* ACTIVITY *
Give back the whole listing word for word and skip each picture.

* SOURCE DATA *
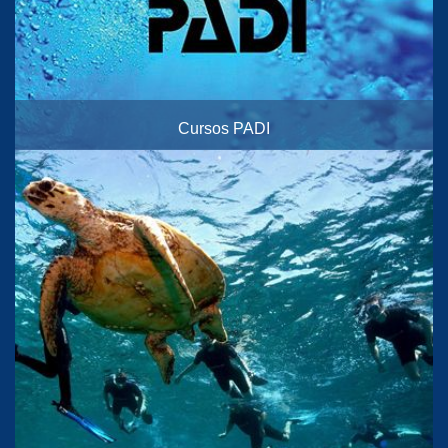
Cursos PADI
Desde principiante hasta cursos de instructor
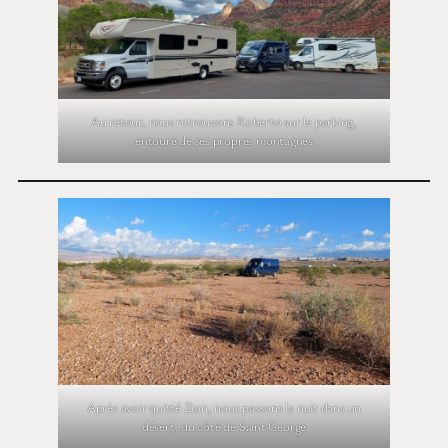
Au retour, nous retrouvons Roberto sur le parking,
entouré de ses propres montagnes
Après avoir quitté Zion, nous passons la nuit dans un
désert, du côté de Saint George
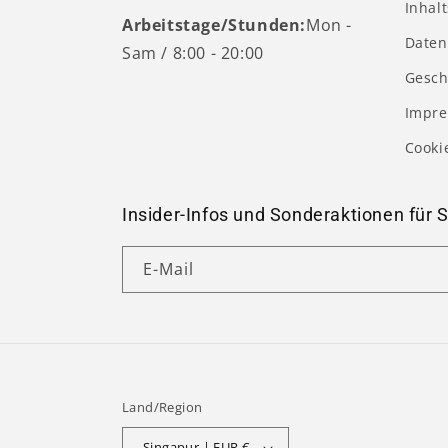
Inhal
Arbeitstage/Stunden:
Mon -
Daten
Sam / 8:00 - 20:00
Gesch
Impr
Cooki
Insider-Infos und Sonderaktionen für S
E-Mail
Land/Region
Singapur | EUR €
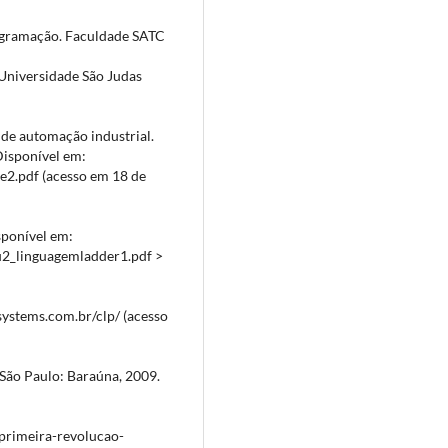
ogramação. Faculdade SATC
niversidade São Judas
de automação industrial.
Disponível em:
te2.pdf (acesso em 18 de
onível em:
u2_linguagemladder1.pdf >
systems.com.br/clp/ (acesso
São Paulo: Baraúna, 2009.
primeira-revolucao-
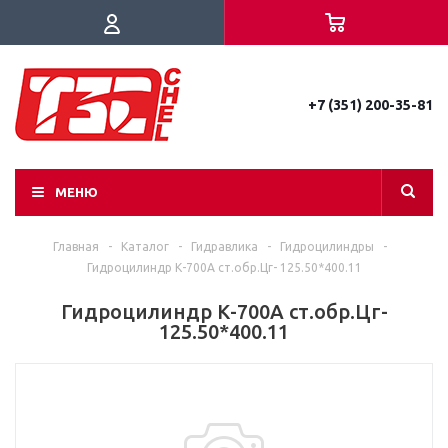
+7 (351) 200-35-81
МЕНЮ
Главная
-
Каталог
-
Гидравлика
-
Гидроцилиндры
-
Гидроцилиндр К-700А ст.обр.Цг- 125.50*400.11
Гидроцилиндр К-700А ст.обр.Цг-
125.50*400.11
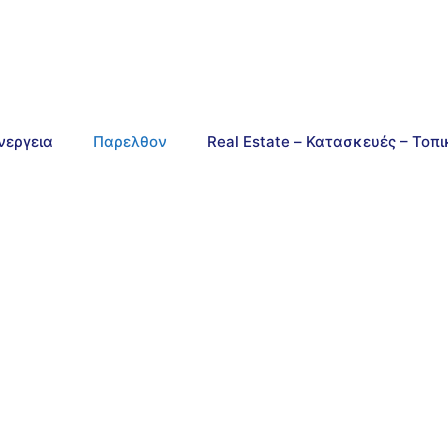
νεργεια
Παρελθον
Real Estate – Κατασκευές – Τοπ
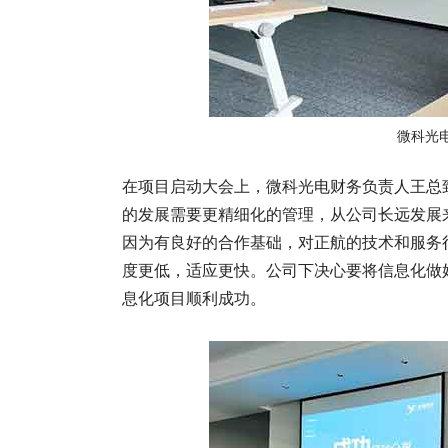
微科光
在项目启动大会上，微科光电财务负责人王总
的发展需要更精细化的管理，从公司长远发展
因为有良好的合作基础，对正航的技术和服务
度更低，适应更快。公司下决心要将信息化做
息化项目顺利成功。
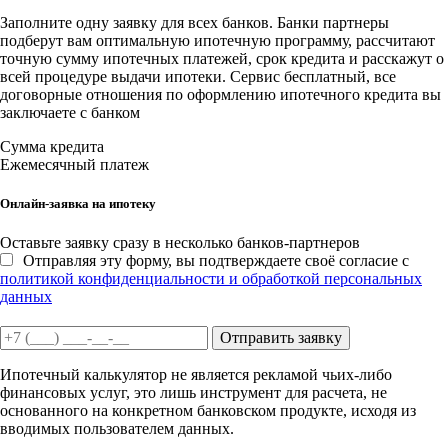
Заполните одну заявку для всех банков. Банки партнеры
подберут вам оптимальную ипотечную программу, рассчитают
точную сумму ипотечных платежей, срок кредита и расскажут о
всей процедуре выдачи ипотеки. Сервис бесплатный, все
договорные отношения по оформлению ипотечного кредита вы
заключаете с банком
Сумма кредита
Ежемесячный платеж
Онлайн-заявка на ипотеку
Оставьте заявку сразу в несколько банков-партнеров
Отправляя эту форму, вы подтверждаете своё согласие с
политикой конфиденциальности и обработкой персональных
данных
Отправить заявку
Ипотечный калькулятор не является рекламой чьих-либо
финансовых услуг, это лишь инструмент для расчета, не
основанного на конкретном банковском продукте, исходя из
вводимых пользователем данных.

* SOLUTION TO THIS TASK *
Cursos PADI
Desde principiante hasta cursos de instructor
Au retour, nous retrouvons Roberto sur le parking,
entouré de ses propres montagnes
Après avoir quitté Zion, nous passons la nuit dans un
désert, du côté de Saint George
Inhal
Arbeitstage/Stunden:
Mon -
Daten
Sam / 8:00 - 20:00
Gesch
Impr
Cooki
Insider-Infos und Sonderaktionen für S
E-Mail
Land/Region
Singapur | EUR €
ogramação. Faculdade SATC
niversidade São Judas
de automação industrial.
Disponível em:
te2.pdf (acesso em 18 de
onível em:
u2_linguagemladder1.pdf >
systems.com.br/clp/ (acesso
São Paulo: Baraúna, 2009.
primeira-revolucao-
+7 (351) 200-35-81
МЕНЮ
Главная
-
Каталог
-
Гидравлика
-
Гидроцилиндры
-
Гидроцилиндр К-700А ст.обр.Цг- 125.50*400.11
Гидроцилиндр К-700А ст.обр.Цг-
125.50*400.11
νεργεια
Παρελθον
Real Estate – Κατασκευές – Τοπ
微科光
在项目启动大会上，微科光电财务负责人王总
的发展需要更精细化的管理，从公司长远发展
因为有良好的合作基础，对正航的技术和服务
度更低，适应更快。公司下决心要将信息化做
息化项目顺利成功。
Заполните одну заявку для всех банков. Банки партнеры
подберут вам оптимальную ипотечную программу, рассчитают
точную сумму ипотечных платежей, срок кредита и расскажут о
всей процедуре выдачи ипотеки. Сервис бесплатный, все
договорные отношения по оформлению ипотечного кредита вы
заключаете с банком
Сумма кредита
Ежемесячный платеж
Онлайн-заявка на ипотеку
Оставьте заявку сразу в несколько банков-партнеров
Отправляя эту форму, вы подтверждаете своё согласие с
политикой конфиденциальности и обработкой персональных
данных
Отправить заявку
Ипотечный калькулятор не является рекламой чьих-либо
финансовых услуг, это лишь инструмент для расчета, не
основанного на конкретном банковском продукте, исходя из
вводимых пользователем данных.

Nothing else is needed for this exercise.